My recent trip to Mayo, as stressful as it was, was also a major reaffirmation of how lucky I was. I was lucky to find the right doctors, including the amazing doctor at my college health clinic who recognized what it was after about 3 weeks of testing. To have the best person in the country on the disease at that time be at a hospital near where I lived and to have doctors who wouldn't give up. I would also add to my luck that I was headed into the medical field myself and had the knowledge and research facilities to start to explore this horrible disease.
But even more than that, I was lucky at my outcome, and I lose track of that often when I deal with the surgery damage issues. Every single doctor who examined me at Mayo was shocked at for the path my disease took (I was about as bad as you can be for all those years) my vision today is totally intact and other than a slight misalignment of my eyes from a surgery issue (another surgery during PTC not the same one as my leg) my vision is as good as it was before PTC. For all I went through medically, no one would be shocked if I had ended up blind.
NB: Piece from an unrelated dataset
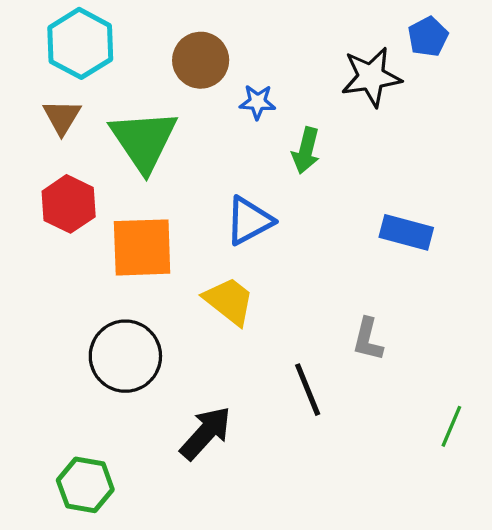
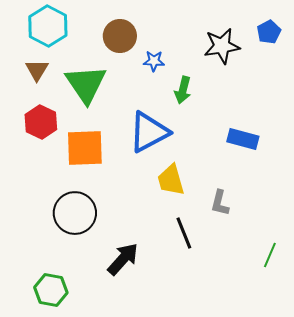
blue pentagon: (428, 37) -> (269, 32), moved
blue triangle: (249, 221) -> (149, 132), size x1.4
yellow trapezoid: (229, 301) -> (171, 180), moved, turned -144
I owe my Neuro-Ophthalmologist, Dr. Deborah I. Friedman, daily for the fact that I see today. And I have to admit I have not thought about that fact in a long time until my time at the Mayo Clinic.
In one of the articles the point was made about people not "getting it" and them writing it off because "well you don't have cancer". For me that was one of the hardest parts of the active phase of my illness, it being an invisible illness. I remember often saying I would rather have lost a limb or had some outwardly visible illness because then at least people would realize it was real. When you look perfectly healthy and you have something no one has heard of, yet you are having to miss classes, skip work and hide out in your house because your head is too heavy to lift, you are very quickly labelled as a hypochondriac or it must be all psychological. Friends get bored with it and move on, employers tire of it and you lose jobs and you find your world become more and more limited.
I will say another way I was lucky was because I had Dr Friedman who was so involved in the disorder nationwide, my world was greatly expanded beyond many. Together Dr Friedman and I started the first national support group for people with PTC, we did some of the first national clinical studies and I got to meet some really amazing people living with PTC.
In April's story she talks about resiliance and fighting through. It always seemed ironic to me that the more people I met with PTC the more that seemed to be a characteristic of those with the disease. I can think of maybe one person of the 100's I met and talked to who ever really gave up. Yes we all had our moments when we broke down, where it got the better of us, and many times when we wanted to quit, but it seems we always found that drive to get back going again.
As I have shared my story with PTC with people and through this blog I often get asked would I change it if I could. I definitely wouldn't. I think part of the reason I am who I am today was because of those years. I learned more about me and about survival and about the true meanings of friendship and love while I was fighting PTC on a daily basis than I have at any other time in my life, at least up until the last 6 months.